● **Task to carry out**
Only the text is wanted; write out each record below exactly and exclude all pictures.

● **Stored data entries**
------
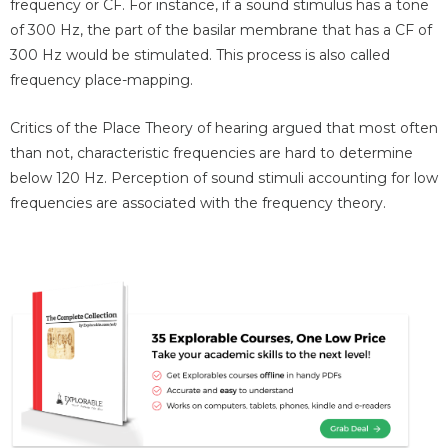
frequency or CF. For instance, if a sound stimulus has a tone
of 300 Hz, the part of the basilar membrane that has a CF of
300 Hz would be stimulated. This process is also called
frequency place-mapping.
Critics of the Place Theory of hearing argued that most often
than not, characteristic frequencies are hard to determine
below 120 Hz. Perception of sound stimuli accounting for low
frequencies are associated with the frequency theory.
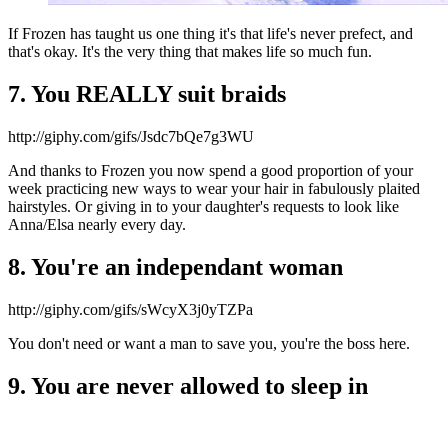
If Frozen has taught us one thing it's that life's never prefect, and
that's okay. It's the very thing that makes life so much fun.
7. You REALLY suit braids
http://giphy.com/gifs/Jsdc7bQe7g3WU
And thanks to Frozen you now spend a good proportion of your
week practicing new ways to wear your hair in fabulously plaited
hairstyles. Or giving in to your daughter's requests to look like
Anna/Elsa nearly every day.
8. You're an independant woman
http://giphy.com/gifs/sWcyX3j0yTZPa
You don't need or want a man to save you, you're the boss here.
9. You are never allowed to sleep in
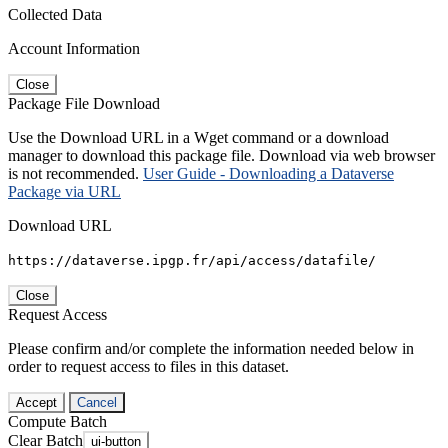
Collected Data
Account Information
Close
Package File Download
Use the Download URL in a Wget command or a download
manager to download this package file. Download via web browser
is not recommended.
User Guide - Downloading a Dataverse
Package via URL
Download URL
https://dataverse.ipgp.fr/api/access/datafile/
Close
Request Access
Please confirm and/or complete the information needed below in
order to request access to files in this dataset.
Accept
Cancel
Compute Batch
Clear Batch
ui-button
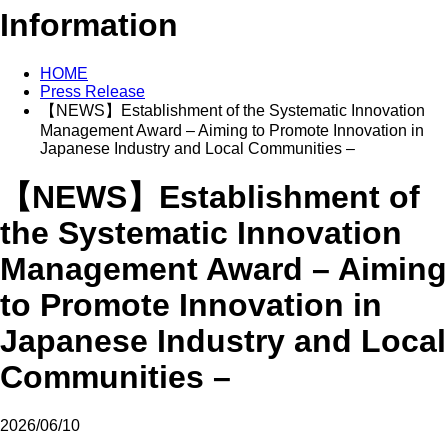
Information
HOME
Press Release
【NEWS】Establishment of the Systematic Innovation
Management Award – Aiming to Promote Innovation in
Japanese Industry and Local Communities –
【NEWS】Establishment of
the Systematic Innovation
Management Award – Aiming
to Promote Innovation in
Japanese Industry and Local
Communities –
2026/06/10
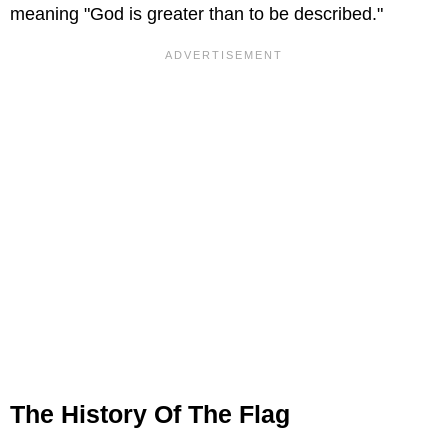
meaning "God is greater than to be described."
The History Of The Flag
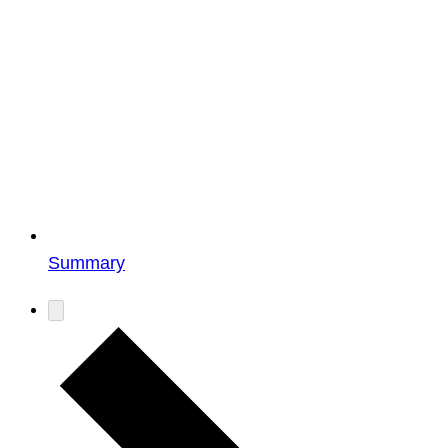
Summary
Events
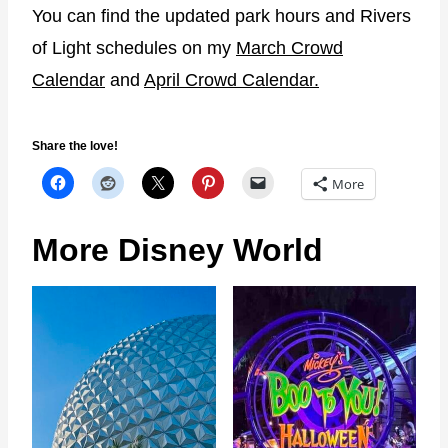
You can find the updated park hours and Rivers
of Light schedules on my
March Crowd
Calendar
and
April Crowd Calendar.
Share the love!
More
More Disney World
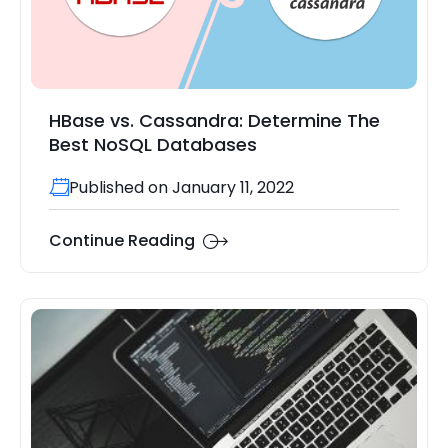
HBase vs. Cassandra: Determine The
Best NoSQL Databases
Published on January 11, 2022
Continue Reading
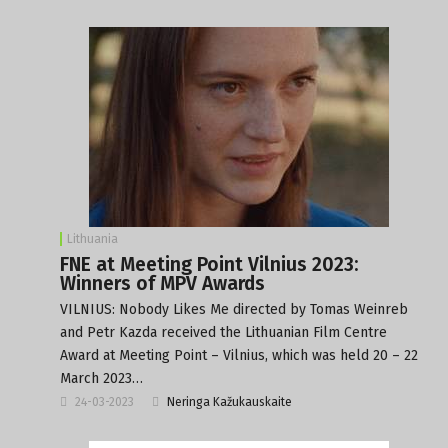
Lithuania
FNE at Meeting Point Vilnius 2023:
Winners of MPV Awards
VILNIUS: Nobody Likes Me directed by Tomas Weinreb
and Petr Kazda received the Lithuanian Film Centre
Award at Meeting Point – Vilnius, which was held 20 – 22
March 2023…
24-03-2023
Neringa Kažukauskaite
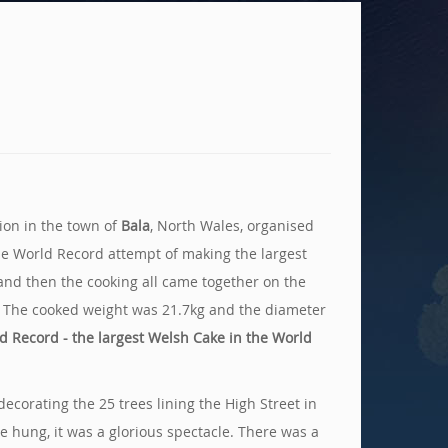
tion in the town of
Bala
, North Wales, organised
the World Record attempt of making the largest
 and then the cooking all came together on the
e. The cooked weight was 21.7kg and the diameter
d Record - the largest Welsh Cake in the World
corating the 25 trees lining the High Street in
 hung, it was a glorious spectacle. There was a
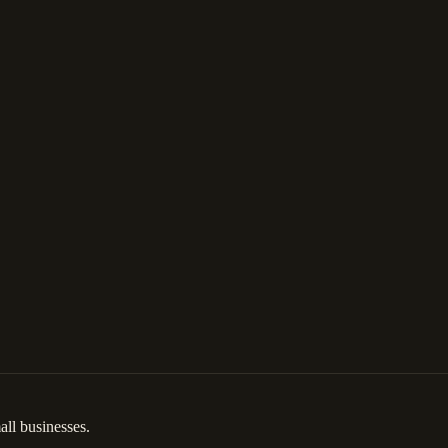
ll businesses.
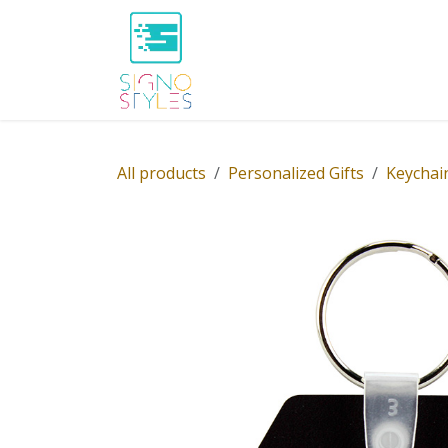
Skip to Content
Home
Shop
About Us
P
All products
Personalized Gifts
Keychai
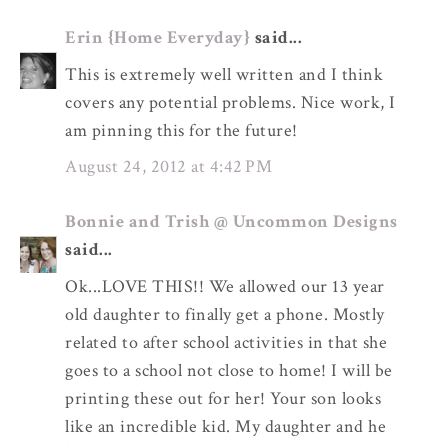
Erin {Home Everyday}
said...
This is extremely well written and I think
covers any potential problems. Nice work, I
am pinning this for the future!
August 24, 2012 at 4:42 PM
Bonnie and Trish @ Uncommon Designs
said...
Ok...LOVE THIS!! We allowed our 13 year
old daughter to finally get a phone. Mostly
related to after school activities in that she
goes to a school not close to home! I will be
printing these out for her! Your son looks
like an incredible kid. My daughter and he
------
● **Completed task**
frequency or CF. For instance, if a sound stimulus has a tone
of 300 Hz, the part of the basilar membrane that has a CF of
300 Hz would be stimulated. This process is also called
frequency place-mapping.
Critics of the Place Theory of hearing argued that most often
than not, characteristic frequencies are hard to determine
below 120 Hz. Perception of sound stimuli accounting for low
frequencies are associated with the frequency theory.
If Frozen has taught us one thing it's that life's never prefect, and
that's okay. It's the very thing that makes life so much fun.
7. You REALLY suit braids
http://giphy.com/gifs/Jsdc7bQe7g3WU
And thanks to Frozen you now spend a good proportion of your
week practicing new ways to wear your hair in fabulously plaited
hairstyles. Or giving in to your daughter's requests to look like
Anna/Elsa nearly every day.
8. You're an independant woman
http://giphy.com/gifs/sWcyX3j0yTZPa
You don't need or want a man to save you, you're the boss here.
9. You are never allowed to sleep in
Collected Data
Account Information
Close
Package File Download
Use the Download URL in a Wget command or a download
manager to download this package file. Download via web browser
is not recommended.
User Guide - Downloading a Dataverse
Package via URL
Download URL
https://dataverse.ipgp.fr/api/access/datafile/
Close
Request Access
Please confirm and/or complete the information needed below in
order to request access to files in this dataset.
Accept
Cancel
Compute Batch
Clear Batch
ui-button
Information
HOME
Press Release
【NEWS】Establishment of the Systematic Innovation
Management Award – Aiming to Promote Innovation in
Japanese Industry and Local Communities –
【NEWS】Establishment of
the Systematic Innovation
Management Award – Aiming
to Promote Innovation in
Japanese Industry and Local
Communities –
2026/06/10
meaning "God is greater than to be described."
The History Of The Flag
Summary
Events
You can find the updated park hours and Rivers
of Light schedules on my
March Crowd
Calendar
and
April Crowd Calendar.
Share the love!
More
More Disney World
HBase vs. Cassandra: Determine The
Best NoSQL Databases
Published on January 11, 2022
Continue Reading
Lithuania
FNE at Meeting Point Vilnius 2023:
Winners of MPV Awards
VILNIUS: Nobody Likes Me directed by Tomas Weinreb
and Petr Kazda received the Lithuanian Film Centre
Award at Meeting Point – Vilnius, which was held 20 – 22
March 2023…
24-03-2023
Neringa Kažukauskaite
tion in the town of
Bala
, North Wales, organised
the World Record attempt of making the largest
 and then the cooking all came together on the
e. The cooked weight was 21.7kg and the diameter
d Record - the largest Welsh Cake in the World
corating the 25 trees lining the High Street in
 hung, it was a glorious spectacle. There was a
ll businesses.
Skip to Content
Home
Shop
About Us
P
All products
Personalized Gifts
Keychai
Erin {Home Everyday}
said...
This is extremely well written and I think
covers any potential problems. Nice work, I
am pinning this for the future!
August 24, 2012 at 4:42 PM
Bonnie and Trish @ Uncommon Designs
said...
Ok...LOVE THIS!! We allowed our 13 year
old daughter to finally get a phone. Mostly
related to after school activities in that she
goes to a school not close to home! I will be
printing these out for her! Your son looks
like an incredible kid. My daughter and he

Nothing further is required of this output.